There’s a deep seated antagonism between the charity sector, Oxfam especially, and secondhand book trade: They get their stock and staff for free; they make little money for charity yet spend more on refits that most booksellers make in a year; there’s a statement floating about (apocryphal yet persistent) that Oxfam want to wipe out the used books business. etc. etc.
Yet my biggest problem is not with the existential threat posed by this ham-fisted, overly subsidized job-creation scheme. It’s with their manic and shameful pricing strategies that affect me as much as a consumer as a competitor.
It’s no longer a surprise to walk into a charity bookshop and see the base price of their cheapest books raised from 50p to £1, from £1 to £2. Each price jump usually accompanied by a new ever fresher face behind the counter – as if price is inversely proportional to their age (and distance from their GCSE Business Studies class).
Worse is the gentrification. It’s just as common to pop into your local charity store and see the same books that were once humbly shelved now displayed proudly on stands with bibliographic data stuck on post it notes with inflated prices. Occasionally it’s justified, usually it isn’t. Usually it’s slightly wrong and somewhat misleading. Soi dissant ‘First Editions’ are anything but. Other times the label may be technically correct but the book is obscure, unwanted and endured only one print run, it makes the whole thing exploitative.
Worse still is when they mention the price of the book online.
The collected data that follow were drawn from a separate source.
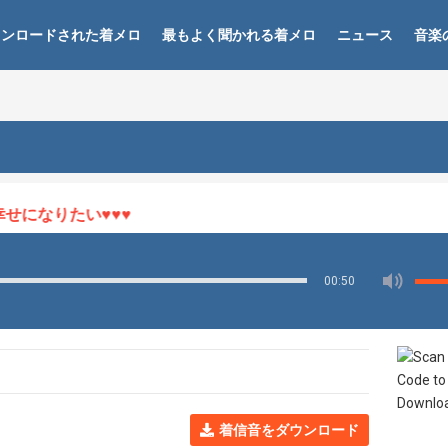
ウンロードされた着メロ
最もよく聞かれる着メロ
ニュース
音楽
になりたい♥♥♥
00:50
着信音をダウンロード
The intention is to show that this book is a bargain (an investment) – even though there is no mention how it compares to those online copies in terms of condition etc. Yet, to me, it frequently seems like an excuse for their exorbitant prices – you think we’re bad, look that this!
I recall especially being in a YMCA store run by trendy young things. Vintage clothes were hung over louche dummies, a collage of cut-outs from fashion magazines covered the roof, stickers from folk-festivals clogged the door frames. There was an elderly gentleman there too, with his wife. He wanted a WW2 book that they’d listed for £14 and couldn’t understand why it was so expensive. He could get such books for £1 on the market, he told the young guy running the store. In reply he received a brief and slightly embarrassed explanation of market economics. No sale was made.
Now they have no books, save a wodge of 50p paperbacks to decorate the furniture. This is, in my experience, the upshot of hot-shotting prices: the tactic fails and books are removed from the stores or, if they were exclusively for books, they shut.
The gentrification of charity bookshops and shelves has reached the unlikeliest of places. In a town I shall not name – a more wretched hive of scum and misery you’re unlikely to find – worn, dog-eared 1930s hardbacks are now displayed and curated as grandly as if at the Olympia Book fair. Get’em whilst they’re overpriced because they won’t be there for long.